Problem: What you copy should be the lines from the one with "Acompanha um top" through the end of the entries, word for word. Omit the pictures.

Data listing:
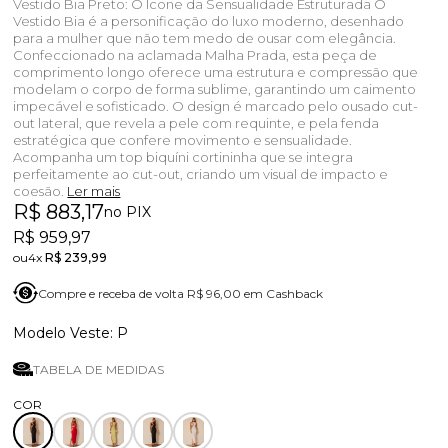
Vestido Bia Preto: O Ícone da Sensualidade Estruturada O
Vestido Bia é a personificação do luxo moderno, desenhado
para a mulher que não tem medo de ousar com elegância.
Confeccionado na aclamada Malha Prada, esta peça de
comprimento longo oferece uma estrutura e compressão que
modelam o corpo de forma sublime, garantindo um caimento
impecável e sofisticado. O design é marcado pelo ousado cut-
out lateral, que revela a pele com requinte, e pela fenda
estratégica que confere movimento e sensualidade.
Acompanha um top biquíni cortininha que se integra
perfeitamente ao cut-out, criando um visual de impacto e
coesão.
Ler mais
R$ 883,17
no PIX
R$ 959,97
4x
R$ 239,99
Compre e receba de volta R$ 96,00 em Cashback
P
TABELA DE MEDIDAS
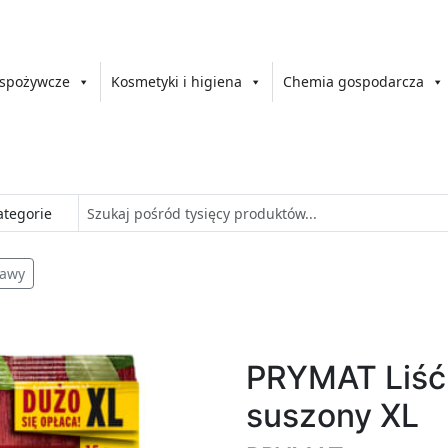
 spożywcze
Kosmetyki i higiena
Chemia gospodarcza
rawy
PRYMAT Liść
suszony XL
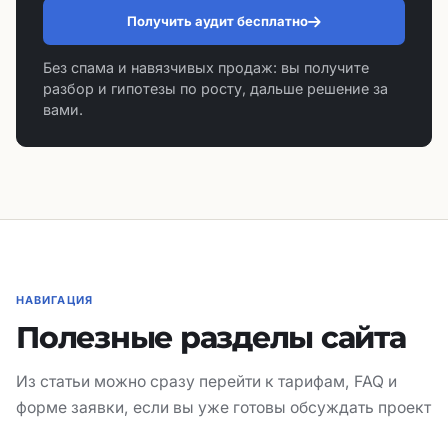
Получить аудит бесплатно
Без спама и навязчивых продаж: вы получите
разбор и гипотезы по росту, дальше решение за
вами.
НАВИГАЦИЯ
Полезные разделы сайта
Из статьи можно сразу перейти к тарифам, FAQ и
форме заявки, если вы уже готовы обсуждать проект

Exercise output:
Acompanha um top biquíni cortininha que se integra
perfeitamente ao cut-out, criando um visual de impacto e
coesão.
Ler mais
R$ 883,17
no PIX
R$ 959,97
4x
R$ 239,99
Compre e receba de volta R$ 96,00 em Cashback
P
TABELA DE MEDIDAS
 spożywcze
Kosmetyki i higiena
Chemia gospodarcza
rawy
PRYMAT Liść
suszony XL
Получить аудит бесплатно
Без спама и навязчивых продаж: вы получите
разбор и гипотезы по росту, дальше решение за
вами.
НАВИГАЦИЯ
Полезные разделы сайта
Из статьи можно сразу перейти к тарифам, FAQ и
форме заявки, если вы уже готовы обсуждать проект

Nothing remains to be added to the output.